Friday, May 01, 2009
Advances in Signaling?
For example, companies could sell certain products only to consumers who have a certain minimum or maximum score on one or more of the certain Central Six [personality] traits. Hummer dealers could advertise that the "Party Animal Red Pearl" paint color is available only to customers who score in the top 5 percent for extraversion. Customers who want to display their unusually high extraversion through that bright red color would have to electronically validate their extraversion score at the dealership before they could sign the purchase agreement. In this way, Hummer could guarantee that Party Animal Red Pearl becomes a reliable signal of friendliness, self-confidence, and ambition. Or Lexus could sell the "Mensa Quartz Medallic" color of the LS 460 only to customers whose validated intelligence scores are high enough for them to join Mensa International (IQ 130+ or the top one in fifty). The more exclusive "Prometheus Glacier Pearl" color could indicate an IQ above 160 (the top one in thirty thousand) -- the qualification for joining the Prometheus Society.We already use purchases to signal something about ourselves to others (ask yourself why you have a logo on your shirt or hat or why companies spend so much trying to attach meaning to those logos), but these signals are weak because it is pretty low cost for other types to mimic the signal if they want to (e.g., if the benefits of mimicry are sufficiently high). By tying purchases to actual differences, the signal become more credible. As such, those seeking to distiguish themselves might be willing to pay higher prices.
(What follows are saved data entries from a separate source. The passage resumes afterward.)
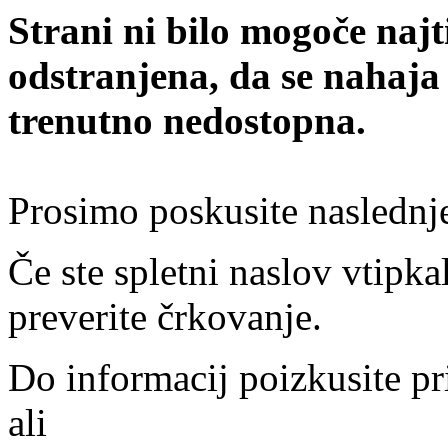
Strani ni bilo mogoče najt
odstranjena, da se nahaja
trenutno nedostopna.
Prosimo poskusite naslednj
Če ste spletni naslov vtipkal
preverite črkovanje.
Do informacij poizkusite pr
ali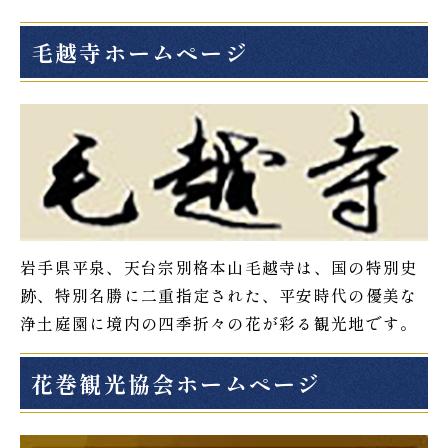
毛越寺ホームページ
岩手県平泉、天台宗別格本山毛越寺は、国の特別史
跡、特別名勝に二重指定された、平安時代の優美な
浄土庭園に境内の四季折々の花が彩る観光地です。
花巻観光協会ホームページ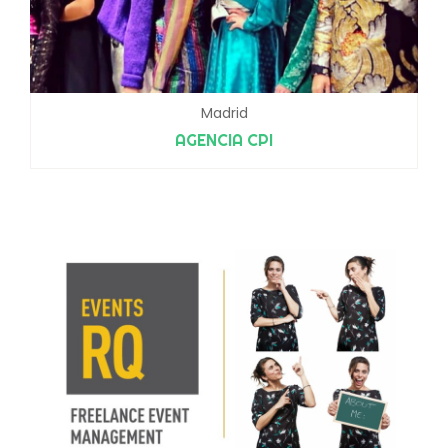
Madrid
AGENCIA CPI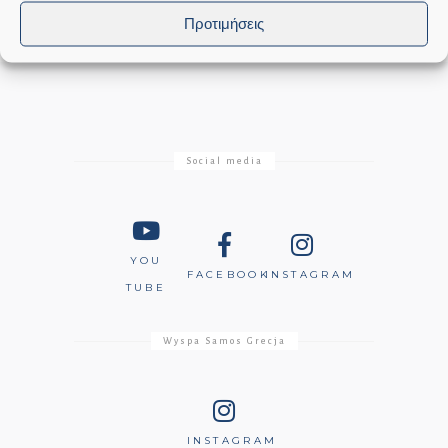
Προτιμήσεις
Social media
YOU
FACEBOOK
INSTAGRAM
TUBE
Wyspa Samos Grecja
INSTAGRAM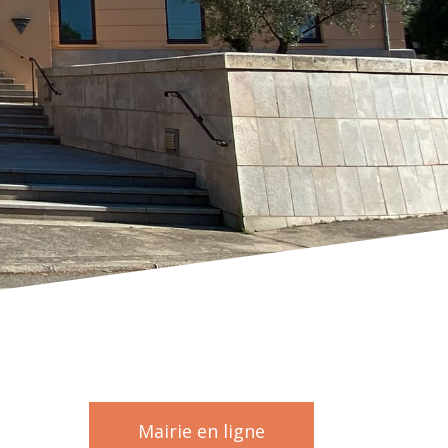
Mairie en ligne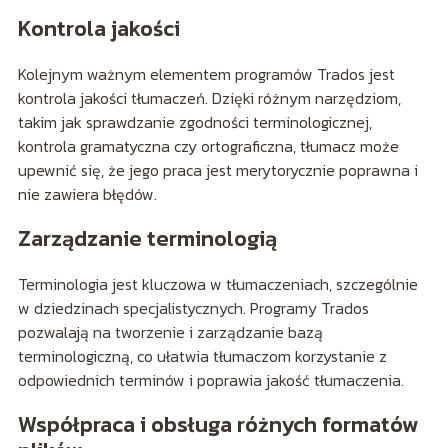
Kontrola jakości
Kolejnym ważnym elementem programów Trados jest
kontrola jakości tłumaczeń. Dzięki różnym narzędziom,
takim jak sprawdzanie zgodności terminologicznej,
kontrola gramatyczna czy ortograficzna, tłumacz może
upewnić się, że jego praca jest merytorycznie poprawna i
nie zawiera błędów.
Zarządzanie terminologią
Terminologia jest kluczowa w tłumaczeniach, szczególnie
w dziedzinach specjalistycznych. Programy Trados
pozwalają na tworzenie i zarządzanie bazą
terminologiczną, co ułatwia tłumaczom korzystanie z
odpowiednich terminów i poprawia jakość tłumaczenia.
Współpraca i obsługa różnych formatów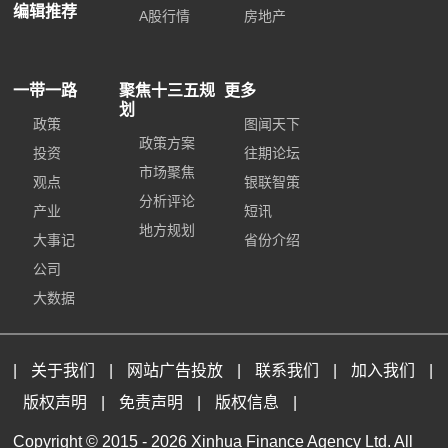
编辑推荐
A股行情
房地产
一带一路
聚焦十三五规
更多
划
政策
图闻天下
政策方案
投资
往期论坛
市场聚焦
观点
银联智策
分析评论
产业
短讯
地方规划
大事记
省份介绍
公司
大数据
|
关于我们
|
网站广告投放
|
联系我们
|
加入我们
|
版权声明
|
免责声明
|
版权信息
|
Copyright © 2015 -
2026 Xinhua Finance Agency Ltd. All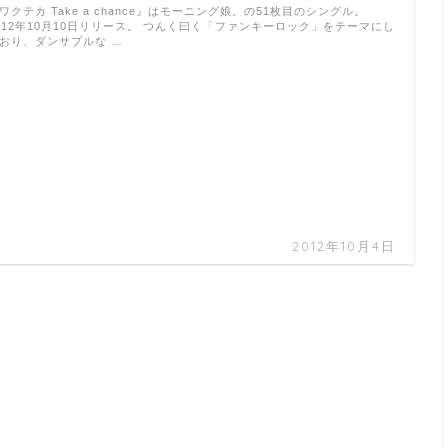
ワクテカ Take a chance』はモーニング娘。の51枚目のシングル。
012年10月10日リリース。 つんく曰く「ファンキーロック」をテーマにし
おり、ダンサブルな …
2012年10月4日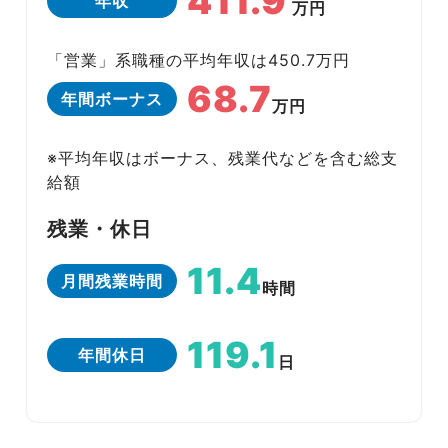
411.9
年収
万円
「営業」系職種の平均年収は450.7万円
68.7
年間ボーナス
万円
※平均年収はボーナス、残業代などを含む総支
給額
残業・休日
11.4
月間残業時間
時間
119.1
年間休日
日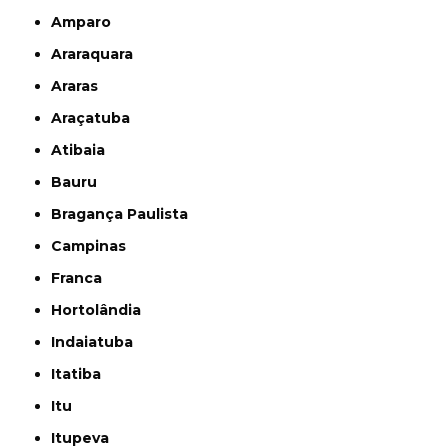
Amparo
Araraquara
Araras
Araçatuba
Atibaia
Bauru
Bragança Paulista
Campinas
Franca
Hortolândia
Indaiatuba
Itatiba
Itu
Itupeva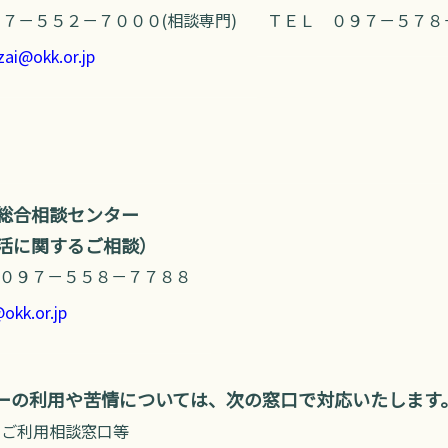
７－５５２－７０００(相談専門)
ＴＥＬ ０９７－５７８
nzai@okk.or.jp
総合相談センター
活に関するご相談）
０９７－５５８－７７８８
okk.or.jp
ーの利用や苦情については、
次の窓口で対応いたします
ーご利用相談窓口等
High prices may make restricting sales to only "qualified" people profitable. Thus, the system could persist as an equilibrium.
Cowen, though, thinks the idea is absurd, and it certainly feels weird, but is it really absurd?
This type of thing could also be used by firms in the hiring process. Instead of simply taking degrees/level of education at face value, firms could test all potential hires to determine their knowledge and ability level. I know that firms already to some testing of applicants, but I think they should probably test much more. It is unfortunate that people have to go to college and pay large sums of money for an 'education' that signals employers so they can get better jobs and make more money. Why not just ignore the degree (which by itself means nothing) and test all applicants on their knowledge?
If firms did that, then people would not feel forced to go to college and they would be free to study and learn on their own terms. There are innumerable resources available to people through books, video lessons, periodicals, etc., etc., and a person through their own hard work and ambition could get an excellent education. In fact, a person can do that today, but since they would lack an 'official' education their chances of getting a job are virtually null. (I am reminded of a line from Good Will Hunting about paying $150,000 for an education you could get in late charges at the public library.)
(I wish you could edit posts...)
Therefore, the idea of having qualifications for purchases could actually make good economic sense. take the case of the Lexus LS 460. Perhaps a man was interested in buying a Mercedes but Mercedes didn't have the distinction of the Mensa Club associated with any of there cars. Even if this man preferred the Mercedes simply from an automotive perspective ho would still be likely to buy the Lexus in order to distinguish himself, thus proving the economic and competitive value of qualifications.